- **Exercise**
Only the records, exactly as written, belong in the answer; pictures do not.
Records for this exercise Start Marker
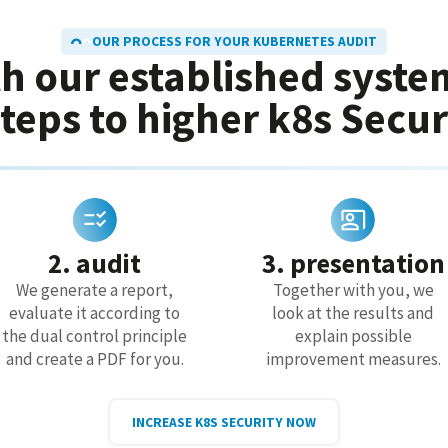
OUR PROCESS FOR YOUR KUBERNETES AUDIT
h our established syste
steps to higher k8s Secur
2. audit
3. presentation
We generate a report,
Together with you, we
evaluate it according to
look at the results and
the dual control principle
explain possible
and create a PDF for you.
improvement measures.
INCREASE K8S SECURITY NOW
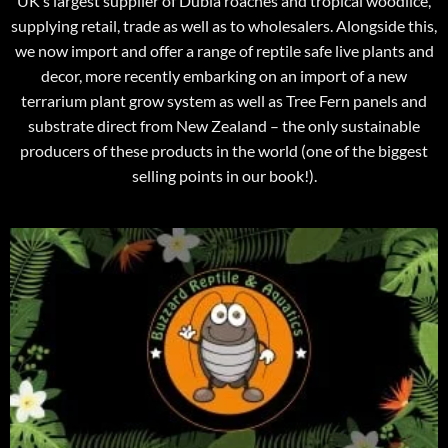
UK’s largest supplier of Dubia roaches and tropical woodlice,
supplying retail, trade as well as to wholesalers. Alongside this,
we now import and offer a range of reptile safe live plants and
decor, more recently embarking on an import of a new
terrarium plant grow system as well as Tree Fern panels and
substrate direct from New Zealand – the only sustainable
producers of these products in the world (one of the biggest
selling points in our book!).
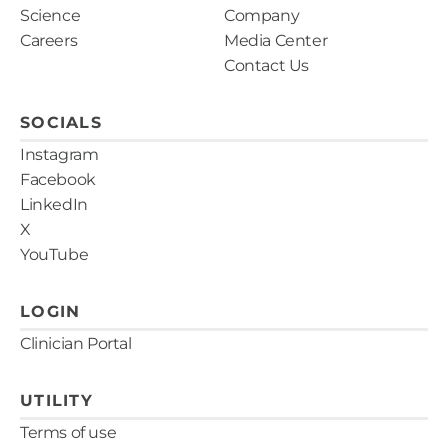
Science
Company
Careers
Media Center
Contact Us
SOCIALS
Instagram
Facebook
LinkedIn
X
YouTube
LOGIN
Clinician Portal
UTILITY
Terms of use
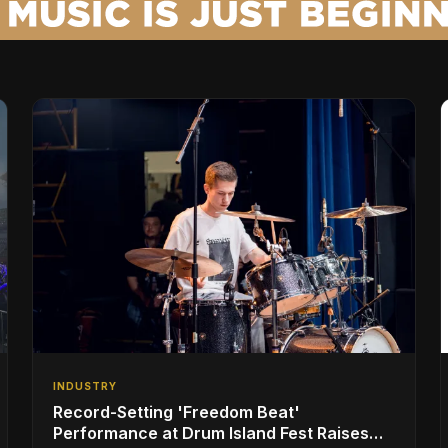
INDUSTRY
Record-Setting 'Freedom Beat'
Performance at Drum Island Fest Raises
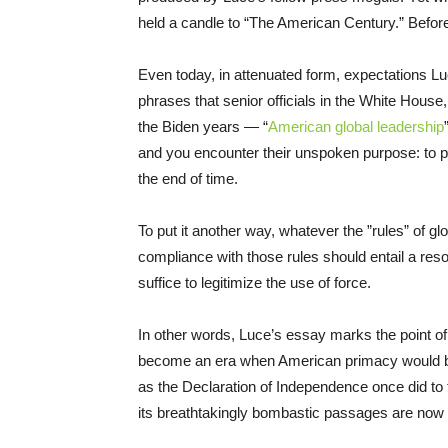
held a candle to “The American Century.” Befor
Even today, in attenuated form, expectations Luc
phrases that senior officials in the White House
the Biden years — “
American global leadership
and you encounter their unspoken purpose: to p
the end of time.
To put it another way, whatever the ”rules” of glo
compliance with those rules should entail a resort
suffice to legitimize the use of force.
In other words, Luce’s essay marks the point of
become an era when American primacy would be a 
as the Declaration of Independence once did to t
its breathtakingly bombastic passages are now dif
Records for this exercise End Marker
- **Exercise result**
OUR PROCESS FOR YOUR KUBERNETES AUDIT
h our established syste
steps to higher k8s Secur
2. audit
3. presentation
We generate a report,
Together with you, we
evaluate it according to
look at the results and
the dual control principle
explain possible
and create a PDF for you.
improvement measures.
INCREASE K8S SECURITY NOW
UK’s largest supplier of Dubia roaches and tropical woodlice,
supplying retail, trade as well as to wholesalers. Alongside this,
we now import and offer a range of reptile safe live plants and
decor, more recently embarking on an import of a new
terrarium plant grow system as well as Tree Fern panels and
substrate direct from New Zealand – the only sustainable
producers of these products in the world (one of the biggest
selling points in our book!).
Science
Company
Careers
Media Center
Contact Us
SOCIALS
Instagram
Facebook
LinkedIn
X
YouTube
LOGIN
Clinician Portal
UTILITY
Terms of use
INDUSTRY
Record-Setting 'Freedom Beat'
Performance at Drum Island Fest Raises
held a candle to “The American Century.” Befor
Even today, in attenuated form, expectations Luc
phrases that senior officials in the White House
the Biden years — “
American global leadership
and you encounter their unspoken purpose: to p
the end of time.
To put it another way, whatever the ”rules” of glo
compliance with those rules should entail a resort
suffice to legitimize the use of force.
In other words, Luce’s essay marks the point of
become an era when American primacy would be a 
as the Declaration of Independence once did to t
its breathtakingly bombastic passages are now dif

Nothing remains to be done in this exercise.